***** RECORDS FOR THE EXERCISE

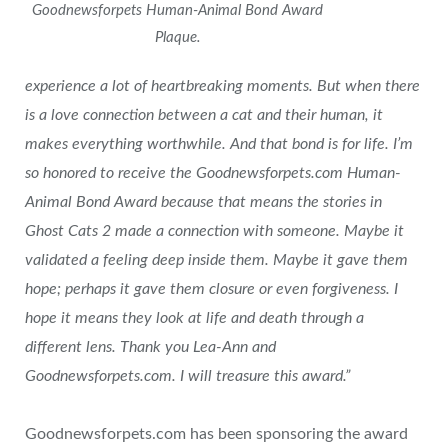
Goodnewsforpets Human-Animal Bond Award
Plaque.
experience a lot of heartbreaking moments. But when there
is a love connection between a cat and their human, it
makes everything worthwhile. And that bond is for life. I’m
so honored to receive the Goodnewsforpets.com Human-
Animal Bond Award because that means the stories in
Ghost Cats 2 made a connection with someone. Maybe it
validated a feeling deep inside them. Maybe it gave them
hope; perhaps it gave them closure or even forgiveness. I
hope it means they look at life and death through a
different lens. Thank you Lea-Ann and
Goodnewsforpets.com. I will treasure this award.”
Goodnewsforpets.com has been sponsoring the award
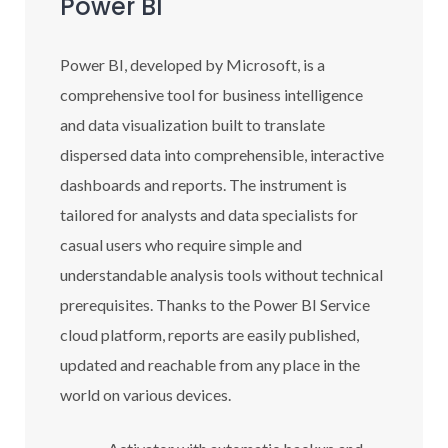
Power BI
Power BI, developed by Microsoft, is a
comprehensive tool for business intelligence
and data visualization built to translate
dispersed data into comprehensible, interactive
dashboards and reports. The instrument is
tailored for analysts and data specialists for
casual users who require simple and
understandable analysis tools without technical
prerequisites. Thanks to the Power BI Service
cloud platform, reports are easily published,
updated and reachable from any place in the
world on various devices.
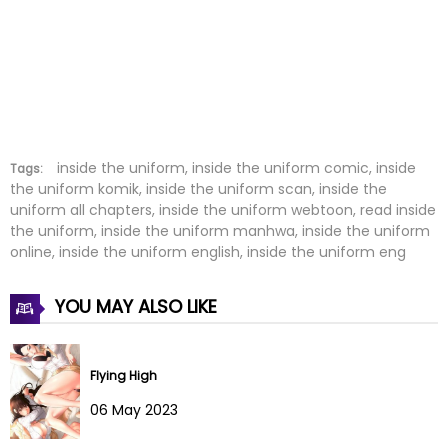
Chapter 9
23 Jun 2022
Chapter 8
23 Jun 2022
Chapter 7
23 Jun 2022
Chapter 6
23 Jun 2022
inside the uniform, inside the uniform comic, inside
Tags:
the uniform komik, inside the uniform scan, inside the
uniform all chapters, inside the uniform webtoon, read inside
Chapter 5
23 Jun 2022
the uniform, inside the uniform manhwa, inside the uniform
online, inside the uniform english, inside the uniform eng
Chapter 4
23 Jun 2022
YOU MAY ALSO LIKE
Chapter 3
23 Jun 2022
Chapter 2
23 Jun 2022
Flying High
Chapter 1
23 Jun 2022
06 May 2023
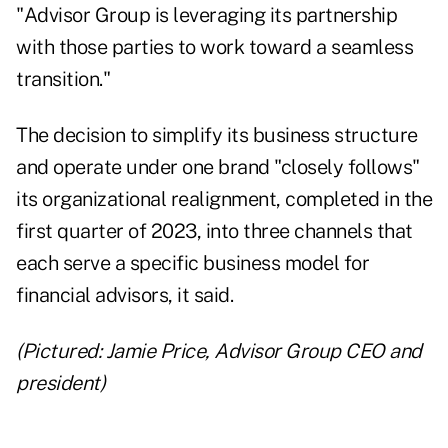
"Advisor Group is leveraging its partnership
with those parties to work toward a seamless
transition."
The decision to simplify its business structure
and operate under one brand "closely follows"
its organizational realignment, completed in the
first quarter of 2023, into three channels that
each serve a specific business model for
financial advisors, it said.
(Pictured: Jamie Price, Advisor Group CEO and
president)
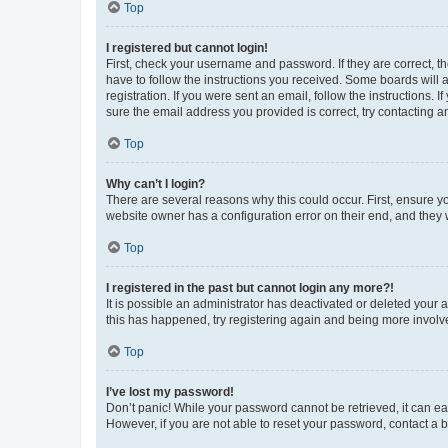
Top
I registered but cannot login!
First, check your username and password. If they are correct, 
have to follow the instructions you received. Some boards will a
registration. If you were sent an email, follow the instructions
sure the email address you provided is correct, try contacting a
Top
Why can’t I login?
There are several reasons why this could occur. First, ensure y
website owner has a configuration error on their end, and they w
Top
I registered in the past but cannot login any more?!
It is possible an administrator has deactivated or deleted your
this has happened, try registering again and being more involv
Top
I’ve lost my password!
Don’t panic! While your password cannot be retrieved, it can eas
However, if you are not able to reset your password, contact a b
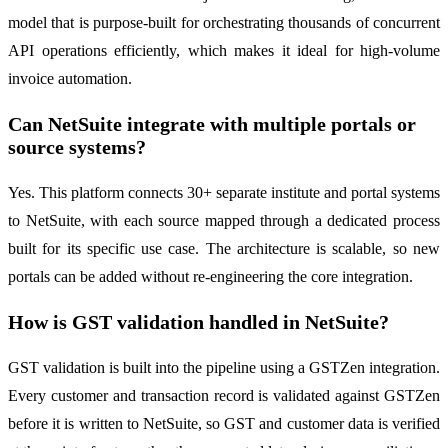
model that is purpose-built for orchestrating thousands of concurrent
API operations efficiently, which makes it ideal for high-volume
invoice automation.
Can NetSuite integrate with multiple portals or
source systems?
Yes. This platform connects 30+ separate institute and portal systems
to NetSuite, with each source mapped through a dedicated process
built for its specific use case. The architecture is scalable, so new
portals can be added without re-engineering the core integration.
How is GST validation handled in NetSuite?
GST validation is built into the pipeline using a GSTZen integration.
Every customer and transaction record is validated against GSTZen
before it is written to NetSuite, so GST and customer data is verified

**********

> _TASK TO COMPLETE_:
Lines with the word "inside": how many are there in the material? Answer with the number alone.

> _WORKED SOLUTION_:
6